E-Pluribus | May 18, 2022
How bad off is democracy these days, the unfortunate convergence of the hard left and hard right, and a call to just let "racism" be "racism."
A round-up of the latest and best writing and musings on the rise of illiberalism in the public discourse:
Michael J. Ard: Doomsayers Are Everywhere, But Is Our Democracy Truly on the Skids?
Dystopian fiction has had a good run in recent decades, but many today on both sides of the aisle find reality similarly dark. Michael Ard suggests at Discourse Magazine that perhaps things aren’t quite as bleak as they appear when it comes to the future of democracy despite the naysayers.
[T]houghtful introspection about our political status is prudent. Is our democratic system really eroding? Are we heading for political instability or worse? Using social-science tools, two recent studies attempted to diagnose our supposed decline, but their findings seem skewed and often at odds with common sense.

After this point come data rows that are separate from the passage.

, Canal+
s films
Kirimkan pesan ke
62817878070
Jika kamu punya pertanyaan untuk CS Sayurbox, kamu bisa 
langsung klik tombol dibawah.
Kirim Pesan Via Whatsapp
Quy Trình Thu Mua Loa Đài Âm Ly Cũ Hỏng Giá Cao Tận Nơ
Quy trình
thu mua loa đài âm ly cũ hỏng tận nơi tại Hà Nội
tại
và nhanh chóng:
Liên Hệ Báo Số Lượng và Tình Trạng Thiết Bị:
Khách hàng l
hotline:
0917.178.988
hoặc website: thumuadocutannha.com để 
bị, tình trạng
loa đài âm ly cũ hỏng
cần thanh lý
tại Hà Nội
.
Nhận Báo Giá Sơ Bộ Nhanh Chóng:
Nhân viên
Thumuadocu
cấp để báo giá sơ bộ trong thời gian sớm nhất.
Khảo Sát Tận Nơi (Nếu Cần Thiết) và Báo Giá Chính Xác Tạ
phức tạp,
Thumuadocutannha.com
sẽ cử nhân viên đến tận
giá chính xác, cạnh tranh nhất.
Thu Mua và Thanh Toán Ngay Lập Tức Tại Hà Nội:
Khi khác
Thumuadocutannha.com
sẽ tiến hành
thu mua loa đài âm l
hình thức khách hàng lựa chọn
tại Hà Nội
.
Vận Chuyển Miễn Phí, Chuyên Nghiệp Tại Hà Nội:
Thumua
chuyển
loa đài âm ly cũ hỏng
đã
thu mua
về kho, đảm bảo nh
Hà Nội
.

In the annual freedom ratings compiled by Freedom House, the U.S. government-supported think tank, the U.S. has dropped 11 points over the last 10 years and is now ranked with democratic upstarts Romania and Panama. Freedom House justifies the reduced score by citing “rising political polarization and extremism, partisan pressure on the electoral process, bias and dysfunction in the criminal justice system, harmful policies on immigration and asylum seekers, and growing disparities in wealth, economic opportunity and political influence.” The blame for our alleged fall from grace, according to its analysts, lies mainly with the Republican Party and what they believe are its persistent efforts to undermine democracy by attempting to overturn elections and prevent minorities from voting.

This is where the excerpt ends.